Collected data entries
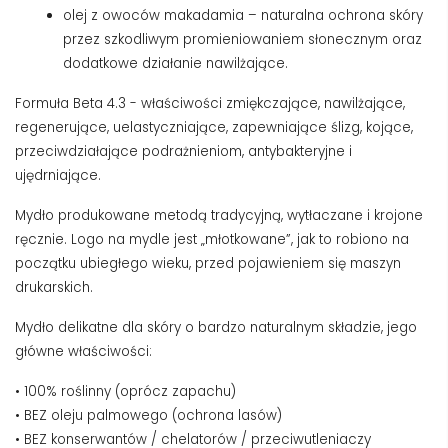
olej z owoców makadamia – naturalna ochrona skóry
przez szkodliwym promieniowaniem słonecznym oraz
dodatkowe działanie nawilżające.
Formuła Beta 4.3 - właściwości zmiękczające, nawilżające,
regenerujące, uelastyczniające, zapewniające ślizg, kojące,
przeciwdziałające podrażnieniom, antybakteryjne i
ujędrniające.
Mydło produkowane metodą tradycyjną, wytłaczane i krojone
ręcznie.
Logo na mydle jest „młotkowane”, jak to robiono na
początku ubiegłego wieku, przed pojawieniem się maszyn
drukarskich.
Mydło delikatne dla skóry o bardzo naturalnym składzie, jego
główne właściwości:
• 100% roślinny (oprócz zapachu)
• BEZ oleju palmowego (ochrona lasów)
• BEZ konserwantów / chelatorów / przeciwutleniaczy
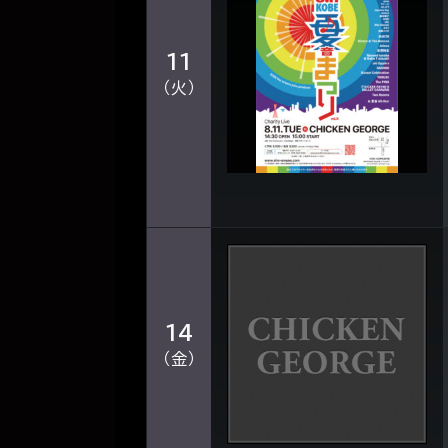
11
（火）
14
（金）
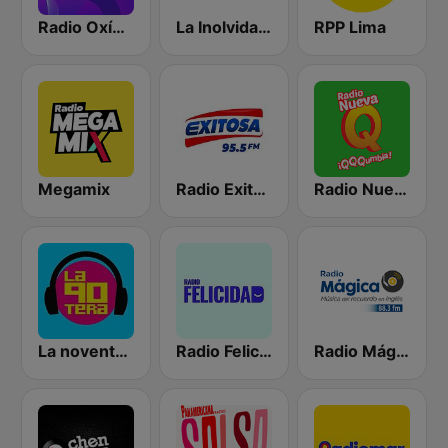
Radio Oxígeno
La Inolvidable
RPP Lima
Megamix
Radio Exitosa
Radio Nueva Q
La noventera
Radio Felicidad
Radio Mágica 88.3 FM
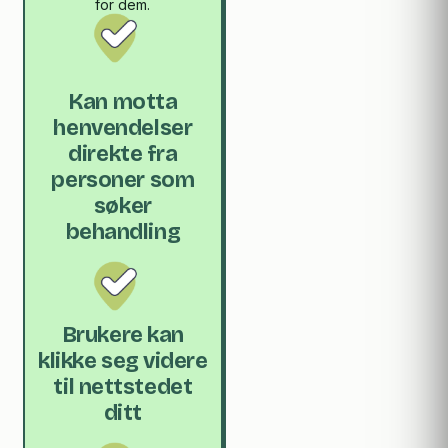
for dem.
Kan motta
henvendelser
direkte fra
personer som
søker
behandling
Brukere kan
klikke seg videre
til nettstedet
ditt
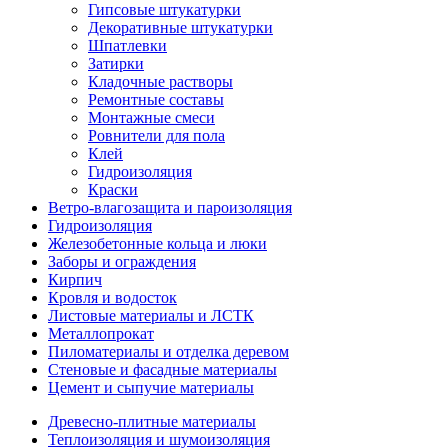
Гипсовые штукатурки
Декоративные штукатурки
Шпатлевки
Затирки
Кладочные растворы
Ремонтные составы
Монтажные смеси
Ровнители для пола
Клей
Гидроизоляция
Краски
Ветро-влагозащита и пароизоляция
Гидроизоляция
Железобетонные кольца и люки
Заборы и ограждения
Кирпич
Кровля и водосток
Листовые материалы и ЛСТК
Металлопрокат
Пиломатериалы и отделка деревом
Стеновые и фасадные материалы
Цемент и сыпучие материалы
Древесно-плитные материалы
Теплоизоляция и шумоизоляция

| PROBLEM |
For the word "właściwości", count how many lines of the entries contain it; give the number and nothing more.

| WRITTEN SOLUTION |
2